We're on the home stretch of the film festival now, here's what I've caught since my last update:
The deceptively intense Irish character study What Richard Did does an admirable job of establishing a tangible world for the lead character to inhabit.
Richard (Jack Reynor) is an archetype perhaps slightly more familiar to New Zealanders than many - he's a golden boy rugby star graduating high school and headed for bright things. Idolised by the guys and desired by the girls, he's also very comfortable amongst the grown-ups. But he's not beyond a little teenage tomfoolery.
It all seems very charmed until a moment of violence causes Richard's world to unravel.
What Richard Did is a gripping watch that had me transfixed from start to finish. The title creates a sense of foreboding that the film very much lives up to.
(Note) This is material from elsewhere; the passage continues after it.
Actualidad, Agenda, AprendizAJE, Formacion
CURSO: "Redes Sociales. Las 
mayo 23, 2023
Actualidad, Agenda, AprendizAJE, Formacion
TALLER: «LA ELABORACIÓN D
Nothing out of the ordinary happens for at least forty minutes or so, but impending doom is always present amongst the well-observed teenage social dynamic.
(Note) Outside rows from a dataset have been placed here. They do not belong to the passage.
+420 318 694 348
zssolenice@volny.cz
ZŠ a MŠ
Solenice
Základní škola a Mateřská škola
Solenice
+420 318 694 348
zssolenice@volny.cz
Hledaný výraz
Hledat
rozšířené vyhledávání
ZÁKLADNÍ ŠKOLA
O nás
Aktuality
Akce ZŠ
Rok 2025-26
Then when the bad stuff goes down, the graveness of the characters' situations comes through loud and clear.
Reynor is remarkable in the lead role - he's in practically every shot, and commands the camera like an old pro. It's not hard to see why Michael Bay chose him to star in the fourth Transformers movie after seeing What Richard Did.
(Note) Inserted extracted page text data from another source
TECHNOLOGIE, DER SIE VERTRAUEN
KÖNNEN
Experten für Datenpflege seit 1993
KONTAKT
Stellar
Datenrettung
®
The scenes between Richard and his father (played by Lars Mikkelsen, Mads' older brother) are amongst the most powerful I've seen at the festival this year.
What Richard Did is screening once more, this Saturday night at the Academy. I really dug it.
I am a sucker for all things cult-related, so I was very much looking forward to
The Source Family, a documentary about a spiritual cult that grew out of a Los Angeles vegetarian restaurant in the late '60s and early '70s.
With access to remarkable archive photos; footage and audio, and the willing participation of many central figures, The Source Family paints what feels like a very complete picture of its subject.
The cult was centered around a guru named Jim Baker - later to be known as Father Yod, then Ya Ho Wa - a successful hummus-peddler with a violent past who had embraced the Eastern spiritualism movement that hit California the '60s.
His 'family' was a natural extension of the incredibly successful vegetarian restaurant he owned on the Sunset Strip in LA, and many members gave up professional lives to work there as waiters and waitresses while enjoying Father Yod's spiritual guidance.
The family thrived for a while - a band was formed and several psychadelic albums were released. But like in pretty much all of these situations, things inevitably went awry.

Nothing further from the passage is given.